Kanjo mengikuti politik koalisi ketika dia tinggal di Saraqib, dekat Idlib.
Gencatan senjata sebagian pada musim semi ini antara pemerintah dan faksi pemberontak tertentu mengungkapkan perpecahan lebih lanjut dalam Tentara Penaklukan.
Pejuang Aqsa dan Nusra telah menekan protes populer di seluruh provinsi Idlib terhadap bendera hitam Jihadis, dan faksi pemberontak moderat memanfaatkan ketidakpuasan tersebut untuk mencoba mengesampingkan para jihadis dalam oposisi. Pergeseran politik telah memecah kesetiaan kelompok Ahrar al-Sham yang terpecah secara internal. Nusra dan Ahrar al-Sham adalah dua milisi paling kuat di negara ini.
Namun runtuhnya gencatan senjata baru-baru ini dan kembalinya permusuhan pada bulan April tampaknya telah menyatukan kembali oposisi anti-pemerintah.
Kembalinya perdamaian akan kembali memecah belah koalisi Tentara Penaklukan, kata Kanjo.
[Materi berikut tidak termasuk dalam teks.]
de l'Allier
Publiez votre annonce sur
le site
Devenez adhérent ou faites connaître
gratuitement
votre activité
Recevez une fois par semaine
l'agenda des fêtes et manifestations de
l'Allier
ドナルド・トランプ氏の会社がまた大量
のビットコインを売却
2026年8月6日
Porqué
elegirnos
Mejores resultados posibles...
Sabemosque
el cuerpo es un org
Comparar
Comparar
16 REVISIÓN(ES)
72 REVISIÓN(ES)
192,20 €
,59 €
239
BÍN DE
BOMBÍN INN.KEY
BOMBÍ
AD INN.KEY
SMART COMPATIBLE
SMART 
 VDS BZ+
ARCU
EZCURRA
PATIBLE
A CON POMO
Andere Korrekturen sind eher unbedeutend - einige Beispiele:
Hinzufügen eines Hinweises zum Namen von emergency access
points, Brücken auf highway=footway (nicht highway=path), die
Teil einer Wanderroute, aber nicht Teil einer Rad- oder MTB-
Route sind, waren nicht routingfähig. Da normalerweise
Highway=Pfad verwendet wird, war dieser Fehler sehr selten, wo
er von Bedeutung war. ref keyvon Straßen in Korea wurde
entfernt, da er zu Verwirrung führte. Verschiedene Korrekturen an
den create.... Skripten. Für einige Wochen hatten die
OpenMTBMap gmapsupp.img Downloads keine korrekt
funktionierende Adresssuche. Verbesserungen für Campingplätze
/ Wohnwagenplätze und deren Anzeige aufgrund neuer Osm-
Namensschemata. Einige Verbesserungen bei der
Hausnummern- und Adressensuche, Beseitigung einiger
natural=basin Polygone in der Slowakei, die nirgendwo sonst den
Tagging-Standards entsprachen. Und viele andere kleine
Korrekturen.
Khan Touman hanya berjarak 4 mil dari Aleppo, kota terbesar di Suriah dan pernah menjadi ibu kota komersial. Jalur ini menghadap ke jalur utama antara Damaskus dan Aleppo, yang sebagian masih berada di bawah kendali oposisi.
“Ini adalah bagian dari garis pertahanan pemerintah di selatan Aleppo,” kata Rami Abdurrahman, kepala Observatorium.
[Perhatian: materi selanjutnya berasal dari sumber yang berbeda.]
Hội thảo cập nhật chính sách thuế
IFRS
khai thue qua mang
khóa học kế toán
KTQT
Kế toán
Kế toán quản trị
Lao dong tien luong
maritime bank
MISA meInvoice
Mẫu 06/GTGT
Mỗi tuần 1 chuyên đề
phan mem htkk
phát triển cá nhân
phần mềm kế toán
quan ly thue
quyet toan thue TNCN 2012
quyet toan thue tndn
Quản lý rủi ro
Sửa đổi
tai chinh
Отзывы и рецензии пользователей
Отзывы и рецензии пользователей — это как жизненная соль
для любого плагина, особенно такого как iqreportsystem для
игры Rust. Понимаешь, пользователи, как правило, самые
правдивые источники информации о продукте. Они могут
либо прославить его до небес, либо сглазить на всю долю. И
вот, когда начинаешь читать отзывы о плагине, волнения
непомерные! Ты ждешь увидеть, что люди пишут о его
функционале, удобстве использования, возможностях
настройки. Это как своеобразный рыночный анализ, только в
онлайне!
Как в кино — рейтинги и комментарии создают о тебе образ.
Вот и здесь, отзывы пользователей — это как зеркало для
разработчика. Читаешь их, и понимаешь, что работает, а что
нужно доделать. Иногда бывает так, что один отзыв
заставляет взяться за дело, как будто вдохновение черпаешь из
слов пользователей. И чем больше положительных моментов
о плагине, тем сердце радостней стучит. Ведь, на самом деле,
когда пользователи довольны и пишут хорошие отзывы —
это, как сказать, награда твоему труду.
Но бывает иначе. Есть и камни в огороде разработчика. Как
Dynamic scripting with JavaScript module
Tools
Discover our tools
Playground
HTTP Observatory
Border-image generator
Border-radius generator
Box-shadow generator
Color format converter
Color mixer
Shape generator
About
Aktivis media oposisi di wilayah Aleppo, Bahaa al-Halaby, mengatakan pemberontak menguasai Khan Touman sekitar pukul 07:00 pada Jumat pagi.
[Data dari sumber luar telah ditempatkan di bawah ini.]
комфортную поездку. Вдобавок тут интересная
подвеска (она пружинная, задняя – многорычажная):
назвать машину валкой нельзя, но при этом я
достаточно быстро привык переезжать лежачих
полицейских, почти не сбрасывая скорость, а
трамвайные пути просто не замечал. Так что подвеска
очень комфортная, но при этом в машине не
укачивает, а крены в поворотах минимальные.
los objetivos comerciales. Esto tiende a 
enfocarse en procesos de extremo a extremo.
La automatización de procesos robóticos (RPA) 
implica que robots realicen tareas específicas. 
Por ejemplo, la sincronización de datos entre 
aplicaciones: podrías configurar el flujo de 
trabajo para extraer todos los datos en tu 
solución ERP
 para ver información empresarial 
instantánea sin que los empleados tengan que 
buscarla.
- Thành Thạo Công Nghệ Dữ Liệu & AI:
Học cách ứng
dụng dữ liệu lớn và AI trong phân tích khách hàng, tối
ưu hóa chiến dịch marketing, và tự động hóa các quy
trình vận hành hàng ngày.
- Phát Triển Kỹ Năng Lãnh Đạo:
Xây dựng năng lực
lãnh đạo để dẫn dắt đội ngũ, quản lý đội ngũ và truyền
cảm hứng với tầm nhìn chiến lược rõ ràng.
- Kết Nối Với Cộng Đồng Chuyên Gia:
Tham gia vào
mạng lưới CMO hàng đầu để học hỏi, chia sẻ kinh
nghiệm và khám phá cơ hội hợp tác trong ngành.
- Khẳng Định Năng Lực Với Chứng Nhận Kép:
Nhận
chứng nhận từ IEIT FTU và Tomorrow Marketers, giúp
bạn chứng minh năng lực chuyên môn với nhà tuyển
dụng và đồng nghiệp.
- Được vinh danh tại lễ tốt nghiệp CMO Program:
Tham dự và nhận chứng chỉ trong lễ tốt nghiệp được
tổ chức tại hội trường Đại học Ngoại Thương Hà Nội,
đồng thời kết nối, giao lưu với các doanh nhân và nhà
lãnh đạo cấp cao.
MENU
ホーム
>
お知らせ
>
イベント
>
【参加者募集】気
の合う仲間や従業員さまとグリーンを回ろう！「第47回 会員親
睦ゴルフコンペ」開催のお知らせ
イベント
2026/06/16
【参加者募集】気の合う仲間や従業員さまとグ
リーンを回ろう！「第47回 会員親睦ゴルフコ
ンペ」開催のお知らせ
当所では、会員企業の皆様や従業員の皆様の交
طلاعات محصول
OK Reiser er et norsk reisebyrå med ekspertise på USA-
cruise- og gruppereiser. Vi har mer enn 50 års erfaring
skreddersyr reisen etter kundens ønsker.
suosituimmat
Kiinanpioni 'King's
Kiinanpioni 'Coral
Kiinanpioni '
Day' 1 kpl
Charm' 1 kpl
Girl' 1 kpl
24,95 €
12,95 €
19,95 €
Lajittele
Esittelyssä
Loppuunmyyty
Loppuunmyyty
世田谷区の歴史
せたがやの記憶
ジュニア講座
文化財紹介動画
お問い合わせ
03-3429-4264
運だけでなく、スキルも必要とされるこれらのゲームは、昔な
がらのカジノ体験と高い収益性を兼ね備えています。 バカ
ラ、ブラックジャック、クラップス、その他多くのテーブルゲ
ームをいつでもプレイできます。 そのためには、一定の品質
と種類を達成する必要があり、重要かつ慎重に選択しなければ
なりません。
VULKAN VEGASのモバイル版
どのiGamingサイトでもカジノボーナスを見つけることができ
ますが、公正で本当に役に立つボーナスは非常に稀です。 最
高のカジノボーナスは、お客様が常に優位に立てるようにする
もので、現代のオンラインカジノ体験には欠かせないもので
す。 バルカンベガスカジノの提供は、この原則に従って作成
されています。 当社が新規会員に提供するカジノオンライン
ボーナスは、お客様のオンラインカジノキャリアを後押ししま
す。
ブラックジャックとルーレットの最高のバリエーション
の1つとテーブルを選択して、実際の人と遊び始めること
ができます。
Sementara itu, situs-situs jihad menerbitkan foto-foto yang konon diambil dari distrik ladang gas Shaer di provinsi Homs tengah, yang menunjukkan militan ISIS mengambil sendiri persenjataan pemerintah dalam jumlah besar, termasuk tank dan kendaraan militer.
Ladang gas penting, yang berada di tangan pemerintah, jatuh ke tangan para pejuang ekstremis pada hari Rabu.
Rusia dan seorang pejabat militer Suriah juga membantah melakukan operasi apa pun terhadap kamp pengungsi Sarmada pada hari Kamis. Serangan udara di kamp tersebut, di daerah yang dikuasai pemberontak dekat perbatasan Turki, menewaskan sedikitnya 28 warga sipil, termasuk wanita dan anak-anak. Pejabat tersebut berbicara kepada AP di Damaskus dengan syarat anonimitas.
Berbicara kepada kantor berita Rusia pada hari Jumat, juru bicara Kementerian Pertahanan Igor Konashenkov mengatakan militer Rusia telah mempelajari data dari sistem pemantauan wilayah udara dengan cermat dan memastikan bahwa tidak ada pesawat yang terbang di atas kamp Sarmada pada hari Rabu atau Kamis.
Konashenkov mengatakan kehancuran yang terlihat dalam foto dan video menunjukkan bahwa kamp tersebut mungkin terkena serangan, baik disengaja atau tidak, dari beberapa peluncur roket yang digunakan Front Nusra di daerah tersebut.
Associated Press berkontribusi pada laporan ini.